A small sheet of plastic will not only protect your work surface, but make it easier to turn your work as needed, then move it aside for drying, without damage.
2. Take a small amount of clay (no more than 1/3rd of a cup) and knead it until it is soft and pliable. For a more elaborate lamp, begin shaping it into a vaguely fish-shaped oval.
3. Begin flattening the shape with your hands, defining the fish shape a bit more.
4. Smooth and flatten some more. For this version, the edges will be pulled up to form the bowl and handle, so the flattened shape needs to be larger than the intended width of the bowl.
5. Begin bringing up the sides to form the bowl and handle. The fish's mouth will form the wick holder and the tail will form the handle.

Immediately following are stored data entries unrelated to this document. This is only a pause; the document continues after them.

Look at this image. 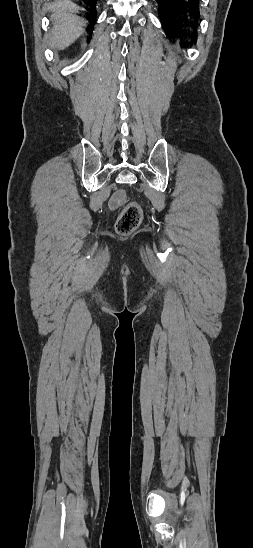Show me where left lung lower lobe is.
Here are the masks:
<instances>
[{"instance_id": "left-lung-lower-lobe-1", "label": "left lung lower lobe", "mask_w": 253, "mask_h": 548, "mask_svg": "<svg viewBox=\"0 0 253 548\" xmlns=\"http://www.w3.org/2000/svg\"><path fill=\"white\" fill-rule=\"evenodd\" d=\"M162 27L169 34L183 26V17L199 18V0H156Z\"/></svg>"}]
</instances>
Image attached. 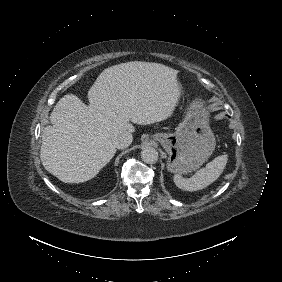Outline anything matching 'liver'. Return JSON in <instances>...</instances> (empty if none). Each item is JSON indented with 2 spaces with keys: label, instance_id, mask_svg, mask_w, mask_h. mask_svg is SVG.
Instances as JSON below:
<instances>
[{
  "label": "liver",
  "instance_id": "6515ba94",
  "mask_svg": "<svg viewBox=\"0 0 282 282\" xmlns=\"http://www.w3.org/2000/svg\"><path fill=\"white\" fill-rule=\"evenodd\" d=\"M178 70L132 61L104 69L88 91L89 105L73 94L55 105L43 130L40 159L65 183L94 178L116 153L112 139L134 126L173 114L181 96Z\"/></svg>",
  "mask_w": 282,
  "mask_h": 282
}]
</instances>
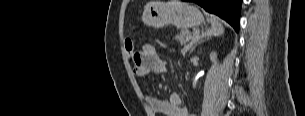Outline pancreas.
<instances>
[{
	"instance_id": "cf45deb5",
	"label": "pancreas",
	"mask_w": 305,
	"mask_h": 116,
	"mask_svg": "<svg viewBox=\"0 0 305 116\" xmlns=\"http://www.w3.org/2000/svg\"><path fill=\"white\" fill-rule=\"evenodd\" d=\"M192 39V36L186 34V33H182L180 35H176L175 36V40L179 41L181 43V45L184 46V49L182 52H187V50L190 48V45H186L187 42Z\"/></svg>"
}]
</instances>
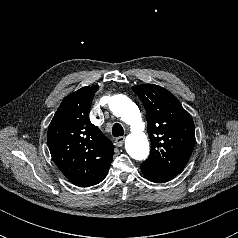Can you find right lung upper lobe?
<instances>
[{
    "mask_svg": "<svg viewBox=\"0 0 238 238\" xmlns=\"http://www.w3.org/2000/svg\"><path fill=\"white\" fill-rule=\"evenodd\" d=\"M98 86L83 87L65 97L47 133L51 156L74 185L100 182L113 160L114 145L88 117Z\"/></svg>",
    "mask_w": 238,
    "mask_h": 238,
    "instance_id": "obj_1",
    "label": "right lung upper lobe"
}]
</instances>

Ensure that there is enough clay in between the body and the tail fins to keep it strong.
Dampen hands as needed, or use a damp cloth on the clay to keep it moist and to smooth out the surface.
6. Shape the tail fins to create a handle.

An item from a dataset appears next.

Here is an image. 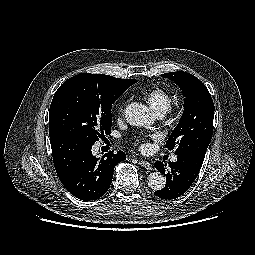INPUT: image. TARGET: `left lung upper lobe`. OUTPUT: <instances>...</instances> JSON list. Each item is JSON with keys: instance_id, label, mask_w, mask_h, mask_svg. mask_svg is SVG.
<instances>
[{"instance_id": "5c2ea615", "label": "left lung upper lobe", "mask_w": 255, "mask_h": 255, "mask_svg": "<svg viewBox=\"0 0 255 255\" xmlns=\"http://www.w3.org/2000/svg\"><path fill=\"white\" fill-rule=\"evenodd\" d=\"M163 77L178 84L184 96V112L166 147L175 154L205 157L213 132L214 104L207 87L187 72H170Z\"/></svg>"}]
</instances>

7. Shape and pinch the mouth portion to create a thicker layer of clay to support the wick holder.
Continue to use a damp cloth or wet fingers to smooth out the clay.
8. Use a dampened pencil to form the wick holder.
9. Once satisfied with the shape, use the pencil or another pointed object to add details to the tail fins.
10. Add more details to the sides.
11. Set aside to dry.
In this photo, the clay has been allowed to dry overnight. It still needs quite a bit more time to dry, but can be fairly safely handled to remove from the plastic at this point.
12. After about 8 hours, the underside is still quite moist. Gently turn the lamp upside down and leave to dry. Air dry clay should be left to dry for at least 24 hours.
13. For a simpler lamp, take a ball of clay (about 1/4 cup) and shape it into an oval. Use your thumb to create an off-centre bowl. On the thicker side, form a very basic tail shape and curve it to make a handle.
14. Opposite the tail, form the mouth portion, using a damp pencil to make the wick holder. Smooth the clay all over, then use the pencil point to make a shallow hole for a simple eye.
15. Draw on side fins.
16. Draw tail fin details.
Set aside to dry.
17. Here are both lamps after at least 24 hours of drying time. The smaller lamp has thicker walls; in this photo, you can see it it needs a bit more drying time.
18. Once completely dry, place a strand of cotton yarn or string for the wick into the bowl, with a small amount resting in the wick holder.
19. Add oilve oil and allow the oil to saturate the wick.
20. Light and enjoy!
What do you think of clay oil lamps?
Larry Rankin from Oklahoma on July 10, 2015:
Very cool project. Can't wait until my girl is old enough to give it a try.
Gale from Texas on June 17, 2014:
Thanks so much for sharing this craft. Your instructions were great! We may use this or something similar some day at our VBS (like you, we like to swap out some of the regular crafts). I'm going to share this on several of my own VBS lenses and am pinning it on pinterest. :-)
Barbara Tremblay Cipak from Toronto, Canada on June 17, 2014:
wow you did a good job putting this together! I'm always in awe of the DIY types here!
AnnaMKB (author) on June 12, 2014:
It's one of those projects that can be as simple or as complex as the maker desires. I deliberately tried to keep it very simple for these. When I get the chance, I want to go to the opposite extreme. :-D
Monica Lobenstein from Western Wisconsin on June 12, 2014:
This is very clever and cute! It looks as if it would take a lot more time and effort to make. I love projects like that since no one else needs to know they're quick and easy.